A strong correlation between grey matter concentration and attention (CPT-II) was also observed in the frontal and temporal regions in the brain injured patients. Impairment of attention following traumatic brain injury has repeatedly been demonstrated (for a review, see Cossa and Fabiani35). Previous studies using the CPT have reported impairment in sustained attention among patients with right frontal lesions,36 reduced metabolism in medial and inferior frontal cortex on PET scans in patients with schizophrenia,37 and correlations between the CPT and decreased grey matter concentration in the thalamus, temporal lobe, and frontal lobe in patients with schizophrenia.19 McAllister et al38 studied patients with mild traumatic brain injury at one month after their injury by functional magnetic resonance imaging (fMRI), using a working memory task, and found that when the attentional demand was low the brain injured patients activated in a similar pattern to that of the controls in the bilateral posterior parietal and dorsolateral prefrontal cortex.
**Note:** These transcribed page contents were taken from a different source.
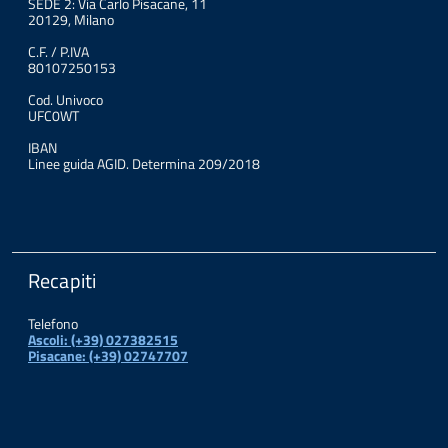
SEDE 2: Via Carlo Pisacane, 11
20129, Milano
C.F. / P.IVA
80107250153
Cod. Univoco
UFC0WT
IBAN
Linee guida AGID. Determina 209/2018
Recapiti
Telefono
Ascoli: (+39) 027382515
Pisacane: (+39) 02747707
However, when the working memory load increased, the brain injured patients showed greater activation in the right dorsolateral prefrontal cortex and posterior parietal regions than the controls. This pattern is consistent with the theory that the right hemisphere may play a preferential role in attentional processes.39 In our study, decreased attention was also correlated preferentially with decreased grey matter concentration in the right hemisphere, providing further support for the view that the integrity of the right hemisphere is critical in attentional control.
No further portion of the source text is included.